United States oil output hampering market rebalancing: OPEC

Growth in oil supply next year is expected to outpace an anticipated pick-up in demand that will push global consumption above 100 million barrels per day (bpd) for the first time, the International Energy Agency (IEA) said on Wednesday.

Brent Crude was down 0.37 percent at US$46.01, compared to US$48.32 at opening.

Brent crude oil fell by 28 cents to $48.44 a barrel\, while US crude futures were down 29 cents on the day at $46.17.

While financial traders have confidence in rising prices, the physical market remains under pressure, especially due to a rise in US drilling for new oil production. Oil prices pared gains on June 13 after the release of the report to trade towards $48/bbl, below the $60 level that top OPEC producer Saudi Arabia would like to see and less than half the level of mid-2014.
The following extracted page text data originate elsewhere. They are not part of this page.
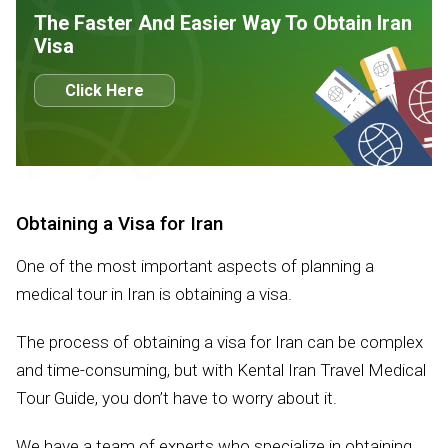
The Faster And Easier Way To Obtain Iran
Visa
Click Here
Obtaining a Visa for Iran
One of the most important aspects of planning a
medical tour in Iran is obtaining a visa.
The process of obtaining a visa for Iran can be complex
and time-consuming, but with Kental Iran Travel Medical
Tour Guide, you don’t have to worry about it.
We have a team of experts who specialize in obtaining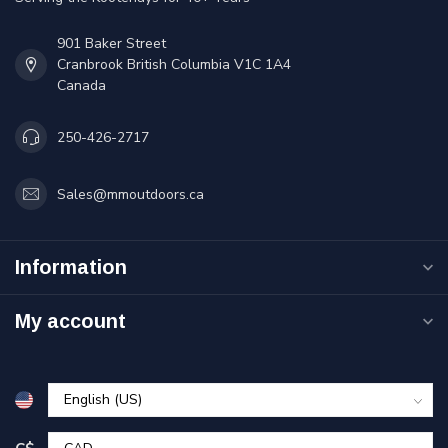
901 Baker Street
Cranbrook British Columbia V1C 1A4
Canada
250-426-2717
Sales@mmoutdoors.ca
Information
My account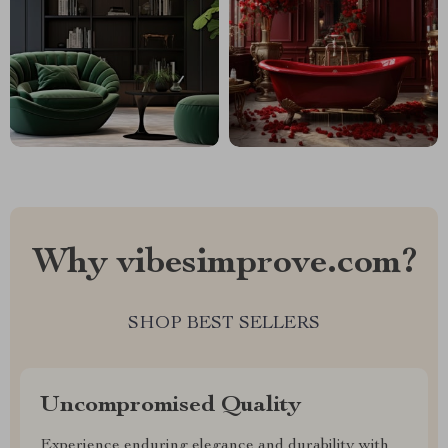
Why vibesimprove.com?
SHOP BEST SELLERS
Uncompromised Quality
Experience enduring elegance and durability with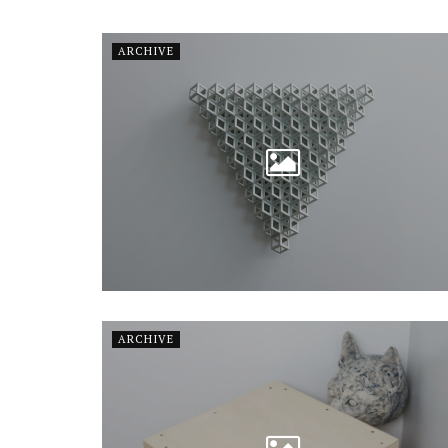
ARCHIVE
ARCHIVE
The American Petroleum Institute reported crude inventories rose 2.8 million barrels last week while gasoline supplies increased by 1.8 million.

The U.S. oil boom will keep piling on the pain for OPEC well into next year.

The oversupply is particularly acute in the so-called Atlantic basin, where high quality light, sweet crude is abundant thanks to the return of some Nigerian production after a disruption of more than a year, stronger output from Libya, robust North Sea supplies and record-high US oil exports.

Soaring U.S. output undermines OPEC-led efforts to cut nearly 1.8 million bpd of production until the first quarter of 2018 in order to prop up prices.

The U.S. Energy Information Administration report on oil inventories is due this week on Wednesday at 10:30 a.m. EDT.

"The rebalancing of the market is under way, but at a slower pace, given the changes in fundamentals since December, especially the shift in USA supply from an expected contraction to positive growth", OPEC added. Indian Oil Corp., the nation's biggest processor, will boost Iraqi imports to about 18 million tons in 2017 under term contracts from 15.6 million previous year, said Finance Director Arun Kumar Sharma.

Last month Opec extended a six-month agreement to curb production by a further nine months to attempt to bring inventories down to nearer average levels and support oil prices.

More specifically for oil, there are signs of a slowdown in China, long the key component of fuel demand growth, as its economy slows.